Wednesday, May 13, 2015

Is there enough conflict in your school? Too much consistency , worse still compliance, kills creativity.

We hear a lot about TEAM ( 'together everybody achieves more' ) these days in regard to school cultures; and also that 'there is no 'I' in team'. My own experience would say otherwise, or at least suggest, that without some conflict nothing much changes and as a result many new ideas are not taken advantage of. With this in mind it was interesting read about the role of constructive conflict in school improvement in recent article
Conflict is a natural part of being human.
 In our efforts to cooperate with one another we have all have differences of opinion about how best to accomplish our common goals. It is natural to want to protect our individual interests when confronted with ideas that may require us to change.
 Most conflict is unsettling and leaves us ill at ease and so we tend to avoid it, or suppress it, and even when this avoidance fails, we work quickly to restore harmony. Unfortunately the very differences we try to suppress may well have the capacity to advance our collective efforts or at least make us think more deeply.
 So if conflict were used more sensibly it could become a spur for creative change. 

Treated more constructively controversy can become a creative force and given this how organizations treat conflict, or dissent, could be to their advantage.
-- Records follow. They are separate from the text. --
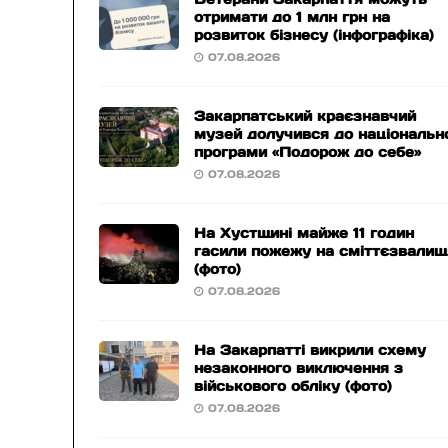
отримати до 1 млн грн на
розвиток бізнесу (інфографіка)
07.08.2026
Закарпатський краєзнавчий
музей долучився до національн
програми «Подорож до себе»
07.08.2026
На Хустщині майже 11 годин
гасили пожежу на сміттєзвалищ
(фото)
07.08.2026
На Закарпатті викрили схему
незаконного виключення з
військового обліку (фото)
07.08.2026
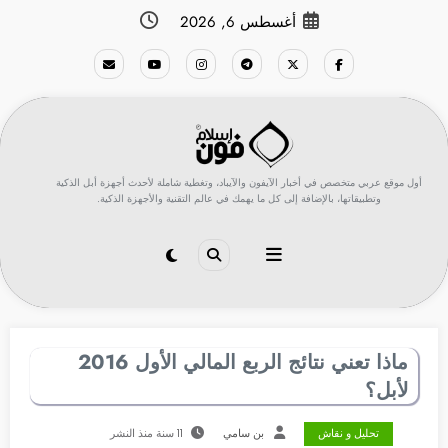
لتجاوز
أغسطس 6, 2026
لى
لمحتوى
أول موقع عربي متخصص في أخبار الآيفون والآيباد، وتغطية شاملة لأحدث أجهزة أبل الذكية
وتطبيقاتها، بالإضافة إلى كل ما يهمك في عالم التقنية والأجهزة الذكية.
ماذا تعني نتائج الربع المالي الأول 2016
لأبل؟
تحليل و نقاش
بن سامي
11 سنة منذ النشر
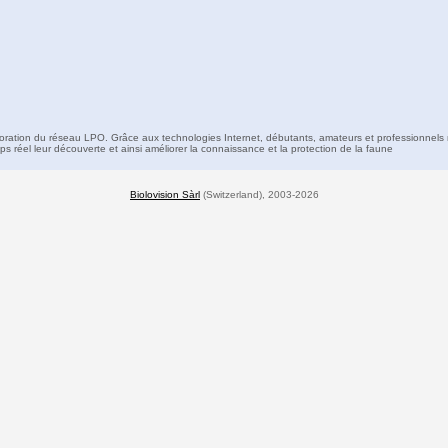
boration du réseau LPO. Grâce aux technologies Internet, débutants, amateurs et professionnels 
s réel leur découverte et ainsi améliorer la connaissance et la protection de la faune
Biolovision Sàrl
(Switzerland), 2003-2026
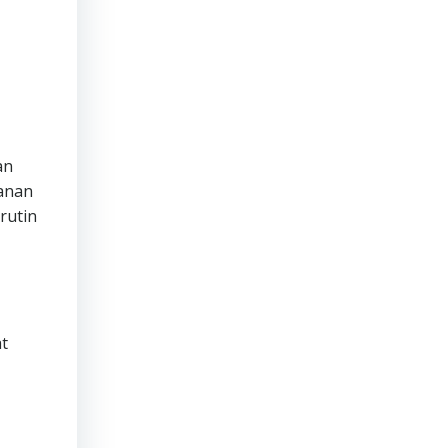
an
manan
rutin
t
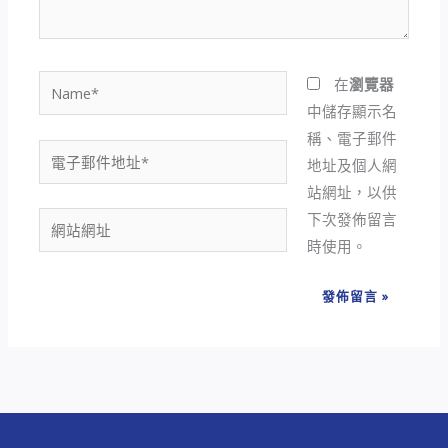
容...
Name*
在
瀏覽器
中儲存顯示名
稱、電子郵件
電
地址及個人網
子
站網址，以供
郵
下次發佈留言
網
件
時使用。
站
地
網
址
址
*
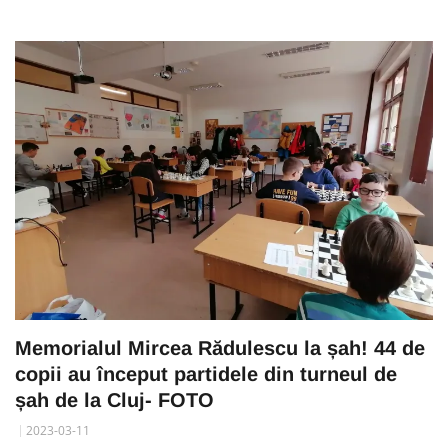
Memorialul Mircea Rădulescu la șah! 44 de
copii au început partidele din turneul de
șah de la Cluj- FOTO
2023-03-11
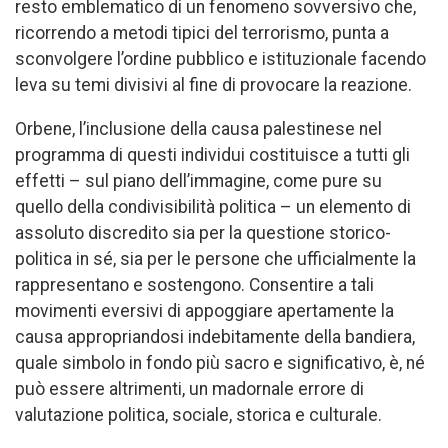
resto emblematico di un fenomeno sovversivo che,
ricorrendo a metodi tipici del terrorismo, punta a
sconvolgere l’ordine pubblico e istituzionale facendo
leva su temi divisivi al fine di provocare la reazione.
Orbene, l’inclusione della causa palestinese nel
programma di questi individui costituisce a tutti gli
effetti – sul piano dell’immagine, come pure su
quello della condivisibilità politica – un elemento di
assoluto discredito sia per la questione storico-
politica in sé, sia per le persone che ufficialmente la
rappresentano e sostengono. Consentire a tali
movimenti eversivi di appoggiare apertamente la
causa appropriandosi indebitamente della bandiera,
quale simbolo in fondo più sacro e significativo, è, né
può essere altrimenti, un madornale errore di
valutazione politica, sociale, storica e culturale.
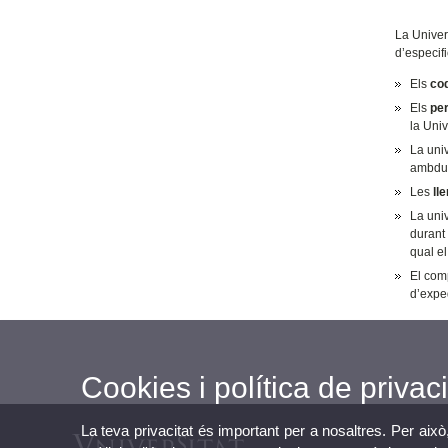
La Univers
d’especifi
Els
co
Els
pe
la Univ
La univ
ambdue
Les
ll
La uni
durant 
qual el
El comp
d’expe
Cookies i política de privaci
La teva privacitat és important per a nosaltres. Per això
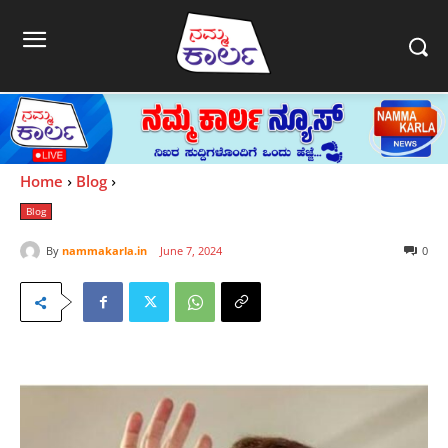
Home
Blog
Blog
By
nammakarla.in
June 7, 2024
0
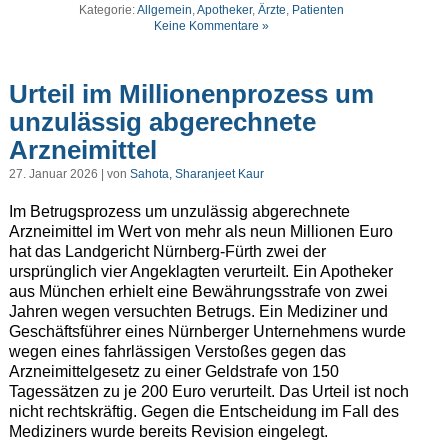
Kategorie:
Allgemein
,
Apotheker
,
Ärzte
,
Patienten
Keine Kommentare »
Urteil im Millionenprozess um
unzulässig abgerechnete
Arzneimittel
27. Januar 2026 | von
Sahota, Sharanjeet Kaur
Im Betrugsprozess um unzulässig abgerechnete
Arzneimittel im Wert von mehr als neun Millionen Euro
hat das Landgericht Nürnberg-Fürth zwei der
ursprünglich vier Angeklagten verurteilt. Ein Apotheker
aus München erhielt eine Bewährungsstrafe von zwei
Jahren wegen versuchten Betrugs. Ein Mediziner und
Geschäftsführer eines Nürnberger Unternehmens wurde
wegen eines fahrlässigen Verstoßes gegen das
Arzneimittelgesetz zu einer Geldstrafe von 150
Tagessätzen zu je 200 Euro verurteilt. Das Urteil ist noch
nicht rechtskräftig. Gegen die Entscheidung im Fall des
Mediziners wurde bereits Revision eingelegt.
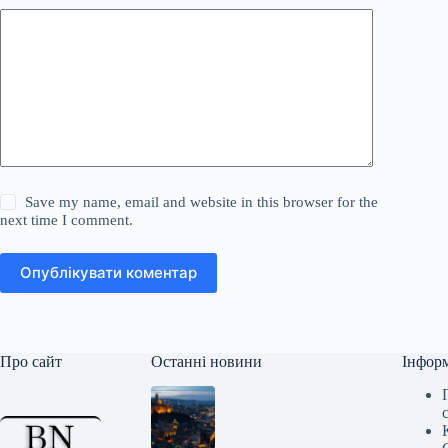
Save my name, email and website in this browser for the
next time I comment.
Опублікувати коментар
Про сайт
Останні новини
Інфор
The trick is to keep the conflict at some optimal level and also to keep participants responses appropriate.
 Trying to avoid conflict , in contrast, can sap the organizations energy and enthusiasm and handled badly can create rigid thinking and even hostility. 

To make use of creative conflict requires a culture based on trust and respect for all and an understanding that conflict is a dynamic process.

School leaders ( and class teachers) need to constantly struggle with the balance between harmony and constructive tension. Innovative principals appreciate the value a certain amount of debate. 

For principals the struggle is between teacher autonomy and school wide preferred practices and protecting teacher time and energy from too many changes while at the same time valuing the need to develop new ideas.
 As well many teachers prefer a culture of isolation in preference to joint work so it takes time to develop more supportive environments so everyone sees the value cooperation, debate and controversy. 

Conflict is present within our schools whether we like it or not
 All to often schools wanting to present a united front do not always appreciate those from within or outside the school who challenge them . Maintaining a constructive level of conflict requires skill and an open environment and a respectful attitude to all involved. The trick, it seems, is to maintain courtesy in the face of criticism. 

So it seems 'together everyone achieves more' works only if there still remains an 'I ' for individual in teams!